> [EXERCISE]: The answer must consist only of the lines from the line with "الْأَرْضِ وَابْتَغُوا مِنْ" to the line with "بالقسطاس المستقيم،", both included, exactly as they stand below.

========

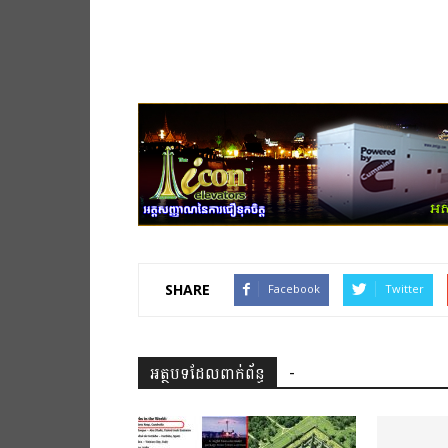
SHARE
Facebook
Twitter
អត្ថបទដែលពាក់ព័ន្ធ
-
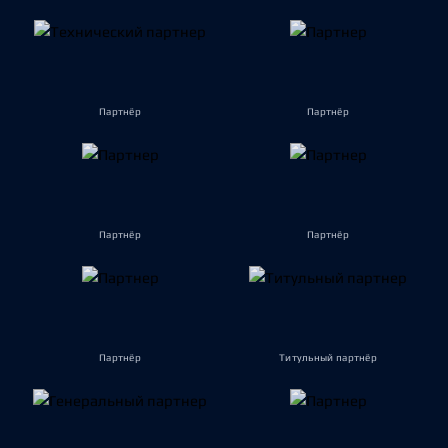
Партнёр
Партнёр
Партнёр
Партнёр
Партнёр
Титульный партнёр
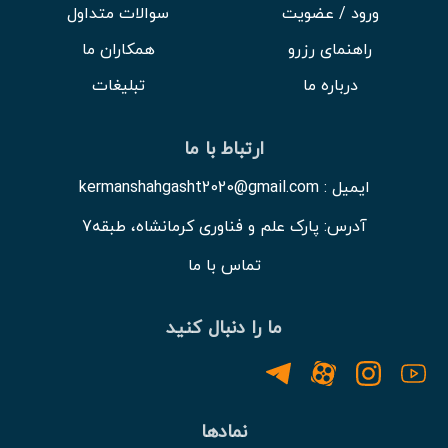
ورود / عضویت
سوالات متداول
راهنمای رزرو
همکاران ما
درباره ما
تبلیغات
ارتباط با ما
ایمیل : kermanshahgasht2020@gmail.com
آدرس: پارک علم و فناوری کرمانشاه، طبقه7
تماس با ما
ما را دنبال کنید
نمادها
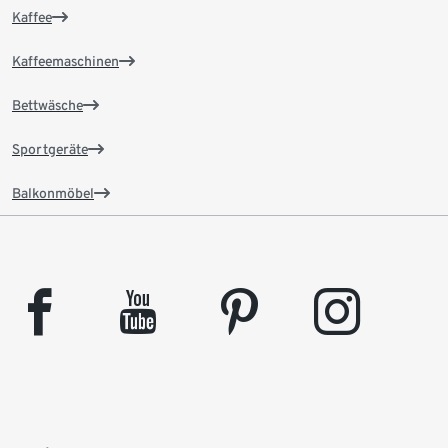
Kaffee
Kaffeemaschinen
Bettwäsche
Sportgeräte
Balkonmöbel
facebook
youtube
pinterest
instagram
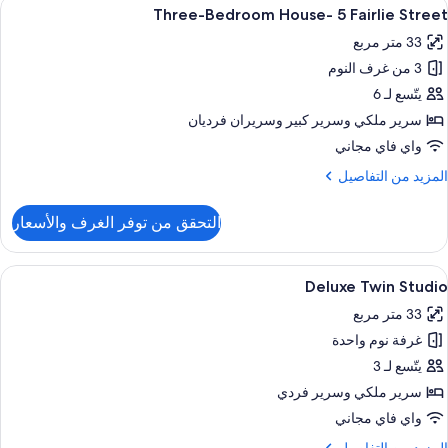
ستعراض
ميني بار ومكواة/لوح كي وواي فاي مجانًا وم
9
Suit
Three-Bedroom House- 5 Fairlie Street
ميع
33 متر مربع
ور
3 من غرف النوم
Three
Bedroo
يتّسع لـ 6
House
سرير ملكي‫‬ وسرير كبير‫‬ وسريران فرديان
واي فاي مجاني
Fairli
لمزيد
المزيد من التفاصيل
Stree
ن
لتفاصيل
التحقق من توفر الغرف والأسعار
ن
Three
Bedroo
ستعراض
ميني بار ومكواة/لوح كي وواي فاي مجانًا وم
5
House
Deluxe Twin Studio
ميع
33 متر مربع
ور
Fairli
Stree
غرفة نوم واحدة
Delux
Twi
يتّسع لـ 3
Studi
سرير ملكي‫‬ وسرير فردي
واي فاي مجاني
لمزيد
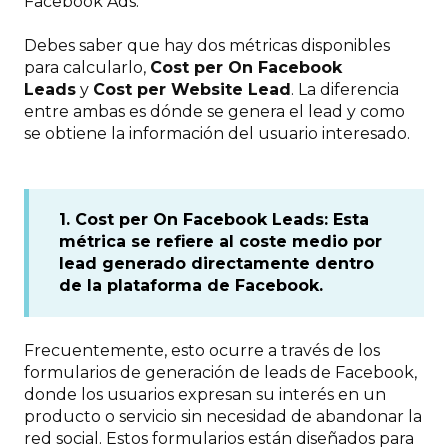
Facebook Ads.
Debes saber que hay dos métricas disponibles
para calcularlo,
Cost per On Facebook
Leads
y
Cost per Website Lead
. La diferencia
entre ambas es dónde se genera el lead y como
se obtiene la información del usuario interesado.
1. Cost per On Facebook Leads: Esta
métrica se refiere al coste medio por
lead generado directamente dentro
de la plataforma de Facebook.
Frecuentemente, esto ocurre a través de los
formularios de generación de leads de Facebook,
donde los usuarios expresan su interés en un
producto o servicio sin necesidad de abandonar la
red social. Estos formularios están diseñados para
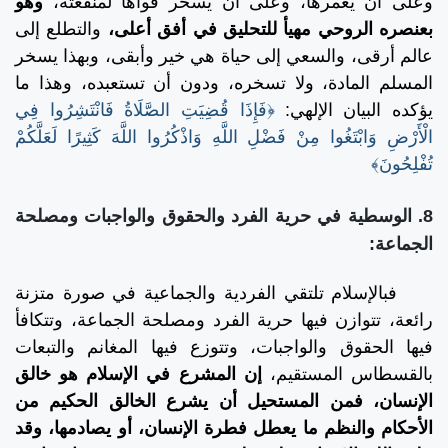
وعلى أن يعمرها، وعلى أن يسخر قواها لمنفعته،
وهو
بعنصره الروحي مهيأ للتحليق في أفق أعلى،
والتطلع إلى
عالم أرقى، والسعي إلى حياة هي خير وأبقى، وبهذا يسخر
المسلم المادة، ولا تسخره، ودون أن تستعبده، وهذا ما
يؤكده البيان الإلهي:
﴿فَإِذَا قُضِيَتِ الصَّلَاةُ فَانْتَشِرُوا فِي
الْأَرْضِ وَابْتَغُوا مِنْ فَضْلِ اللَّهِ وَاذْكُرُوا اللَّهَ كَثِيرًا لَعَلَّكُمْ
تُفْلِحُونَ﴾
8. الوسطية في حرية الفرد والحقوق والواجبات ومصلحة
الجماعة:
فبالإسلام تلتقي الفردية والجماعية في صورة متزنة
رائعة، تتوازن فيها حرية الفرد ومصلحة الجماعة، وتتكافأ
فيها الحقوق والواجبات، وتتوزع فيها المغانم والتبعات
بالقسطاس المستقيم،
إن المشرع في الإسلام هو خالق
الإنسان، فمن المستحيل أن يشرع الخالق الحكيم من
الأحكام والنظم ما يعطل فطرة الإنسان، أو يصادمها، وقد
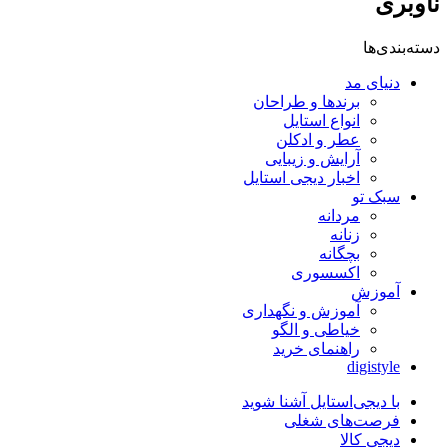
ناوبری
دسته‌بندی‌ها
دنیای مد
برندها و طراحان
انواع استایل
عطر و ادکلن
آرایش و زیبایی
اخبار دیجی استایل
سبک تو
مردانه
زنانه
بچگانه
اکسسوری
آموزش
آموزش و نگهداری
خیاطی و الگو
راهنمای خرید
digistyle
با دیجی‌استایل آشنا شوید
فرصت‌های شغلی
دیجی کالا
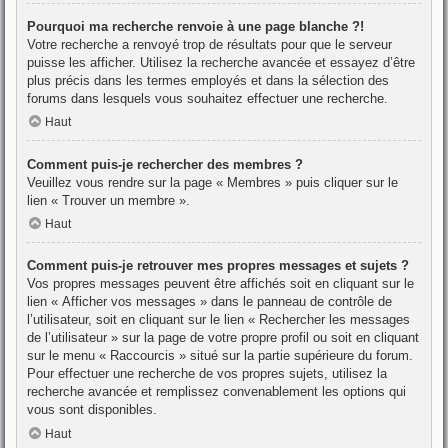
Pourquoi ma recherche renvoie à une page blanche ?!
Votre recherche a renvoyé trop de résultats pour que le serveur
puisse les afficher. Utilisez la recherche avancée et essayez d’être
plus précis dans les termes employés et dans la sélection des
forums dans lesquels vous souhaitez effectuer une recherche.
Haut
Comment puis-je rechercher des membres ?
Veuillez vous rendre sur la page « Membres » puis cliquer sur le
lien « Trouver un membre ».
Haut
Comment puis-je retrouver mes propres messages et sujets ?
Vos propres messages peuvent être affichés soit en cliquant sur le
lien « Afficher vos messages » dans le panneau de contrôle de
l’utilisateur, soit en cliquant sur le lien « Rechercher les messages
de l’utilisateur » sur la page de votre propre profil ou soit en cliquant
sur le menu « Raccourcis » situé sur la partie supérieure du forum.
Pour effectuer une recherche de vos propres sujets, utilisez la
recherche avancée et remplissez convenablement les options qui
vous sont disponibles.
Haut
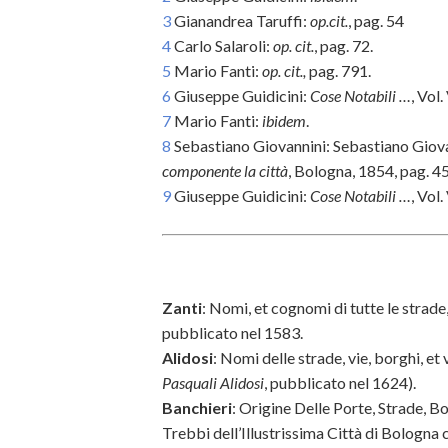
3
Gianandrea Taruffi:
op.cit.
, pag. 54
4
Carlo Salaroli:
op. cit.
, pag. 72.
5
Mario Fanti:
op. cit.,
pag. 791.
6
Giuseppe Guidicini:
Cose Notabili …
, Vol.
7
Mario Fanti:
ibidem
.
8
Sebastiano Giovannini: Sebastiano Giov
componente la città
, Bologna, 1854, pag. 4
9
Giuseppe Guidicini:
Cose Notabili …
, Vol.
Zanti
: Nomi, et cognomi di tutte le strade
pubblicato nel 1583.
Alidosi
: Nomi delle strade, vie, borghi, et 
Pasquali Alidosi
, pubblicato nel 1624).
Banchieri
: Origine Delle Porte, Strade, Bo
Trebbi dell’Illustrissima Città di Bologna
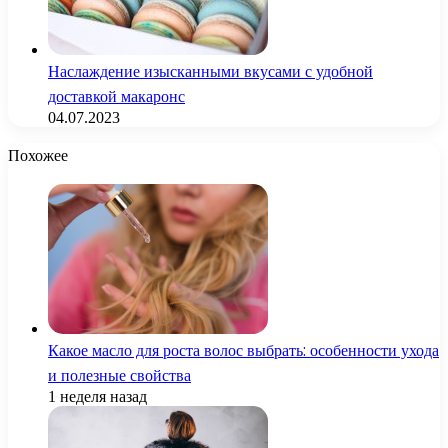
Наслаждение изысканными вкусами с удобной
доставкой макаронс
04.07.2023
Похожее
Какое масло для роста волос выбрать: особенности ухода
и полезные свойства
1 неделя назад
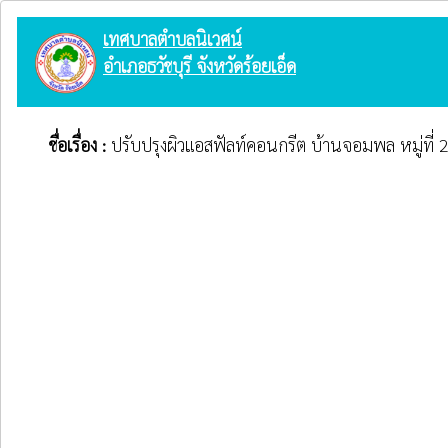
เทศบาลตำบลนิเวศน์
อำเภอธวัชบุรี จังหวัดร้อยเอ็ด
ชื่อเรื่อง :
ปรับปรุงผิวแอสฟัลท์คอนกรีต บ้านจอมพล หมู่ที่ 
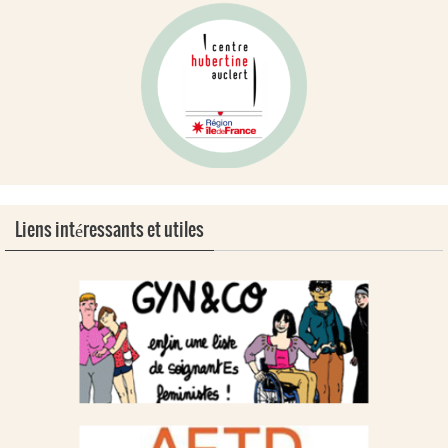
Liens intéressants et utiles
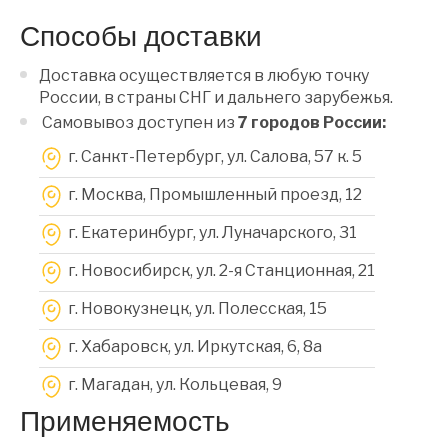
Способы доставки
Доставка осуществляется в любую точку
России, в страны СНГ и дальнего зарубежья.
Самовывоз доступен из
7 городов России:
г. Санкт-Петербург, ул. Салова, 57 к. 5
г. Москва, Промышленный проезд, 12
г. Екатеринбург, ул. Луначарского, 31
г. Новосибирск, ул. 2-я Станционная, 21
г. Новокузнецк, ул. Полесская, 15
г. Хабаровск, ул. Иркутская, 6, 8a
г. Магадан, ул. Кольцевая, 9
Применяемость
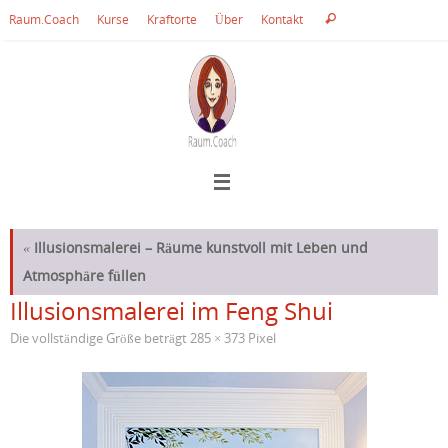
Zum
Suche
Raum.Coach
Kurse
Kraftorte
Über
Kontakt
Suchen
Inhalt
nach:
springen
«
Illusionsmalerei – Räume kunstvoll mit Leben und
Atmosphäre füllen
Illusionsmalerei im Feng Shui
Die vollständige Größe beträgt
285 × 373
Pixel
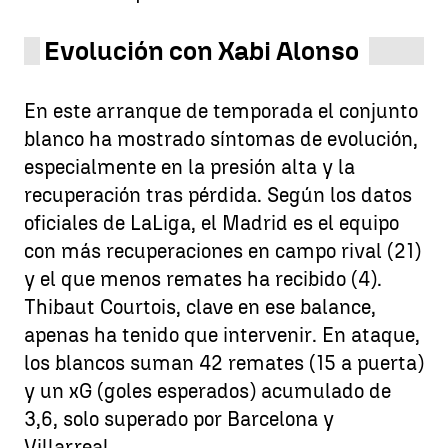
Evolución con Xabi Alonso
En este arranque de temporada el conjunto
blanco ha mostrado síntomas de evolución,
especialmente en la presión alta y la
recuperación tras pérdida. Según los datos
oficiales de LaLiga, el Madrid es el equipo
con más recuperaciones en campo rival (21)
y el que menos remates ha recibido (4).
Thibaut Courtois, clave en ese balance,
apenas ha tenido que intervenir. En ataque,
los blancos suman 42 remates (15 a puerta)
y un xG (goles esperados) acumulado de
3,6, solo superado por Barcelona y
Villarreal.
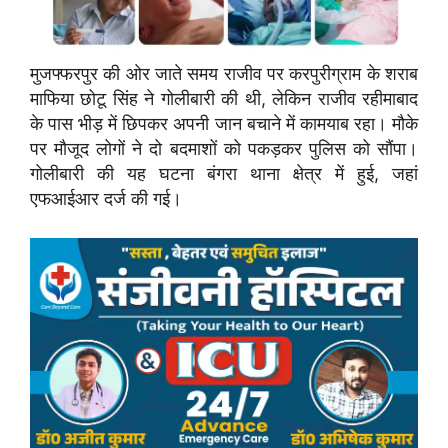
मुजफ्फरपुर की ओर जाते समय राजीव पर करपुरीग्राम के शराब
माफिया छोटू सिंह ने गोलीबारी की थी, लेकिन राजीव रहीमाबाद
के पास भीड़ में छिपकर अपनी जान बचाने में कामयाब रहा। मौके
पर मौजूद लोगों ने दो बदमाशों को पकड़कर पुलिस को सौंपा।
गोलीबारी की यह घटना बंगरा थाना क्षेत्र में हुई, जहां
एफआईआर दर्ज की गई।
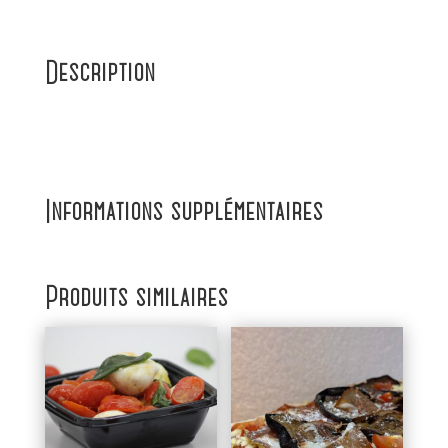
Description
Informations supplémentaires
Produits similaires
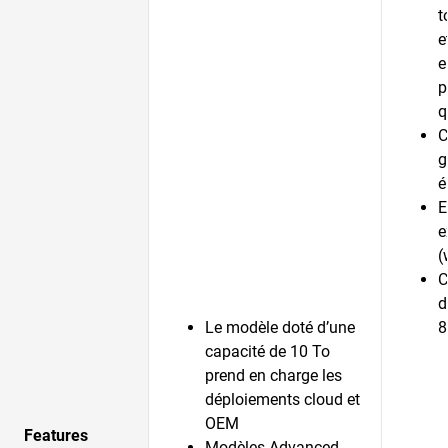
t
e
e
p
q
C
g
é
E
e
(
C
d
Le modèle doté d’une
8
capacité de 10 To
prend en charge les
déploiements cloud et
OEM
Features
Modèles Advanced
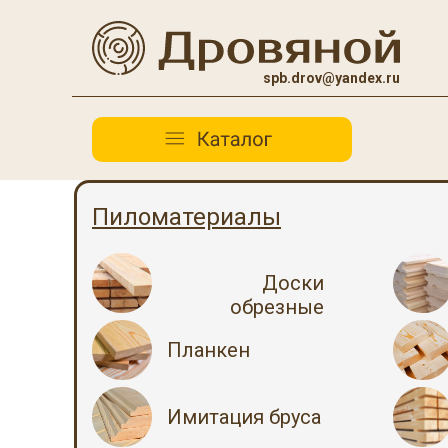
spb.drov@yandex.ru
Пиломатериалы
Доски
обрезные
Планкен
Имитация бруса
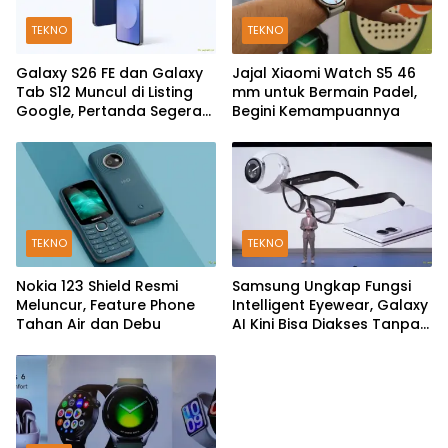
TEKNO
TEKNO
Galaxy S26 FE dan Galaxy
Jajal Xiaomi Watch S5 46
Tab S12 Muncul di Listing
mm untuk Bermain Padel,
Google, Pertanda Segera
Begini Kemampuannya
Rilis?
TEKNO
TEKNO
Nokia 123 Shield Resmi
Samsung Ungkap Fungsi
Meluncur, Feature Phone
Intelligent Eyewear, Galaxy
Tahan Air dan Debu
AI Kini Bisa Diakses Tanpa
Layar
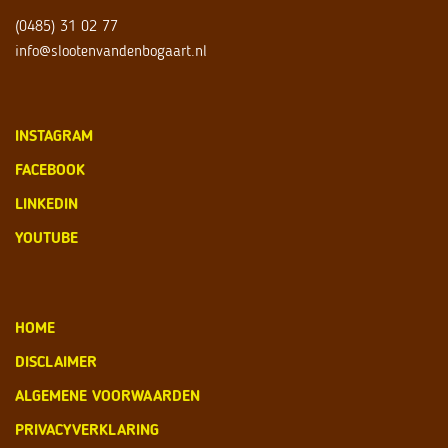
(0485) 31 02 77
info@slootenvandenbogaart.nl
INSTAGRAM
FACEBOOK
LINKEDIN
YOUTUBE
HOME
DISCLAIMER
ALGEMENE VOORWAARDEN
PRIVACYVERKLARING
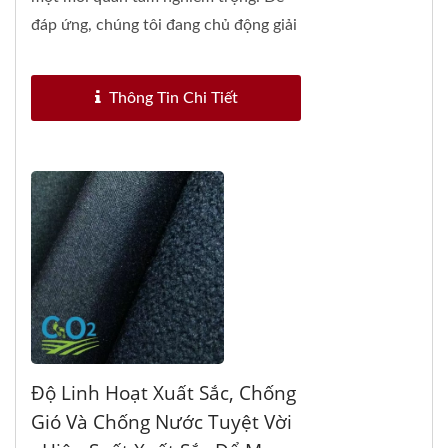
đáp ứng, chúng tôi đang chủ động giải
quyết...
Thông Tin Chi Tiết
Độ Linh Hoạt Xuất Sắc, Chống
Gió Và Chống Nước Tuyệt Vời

========

> [TASK ANSWER]:
الْأَرْضِ وَابْتَغُوا مِنْ فَضْلِ اللَّهِ وَاذْكُرُوا اللَّهَ كَثِيرًا لَعَلَّكُمْ
تُفْلِحُونَ﴾
8. الوسطية في حرية الفرد والحقوق والواجبات ومصلحة
الجماعة:
فبالإسلام تلتقي الفردية والجماعية في صورة متزنة
رائعة، تتوازن فيها حرية الفرد ومصلحة الجماعة، وتتكافأ
فيها الحقوق والواجبات، وتتوزع فيها المغانم والتبعات
بالقسطاس المستقيم،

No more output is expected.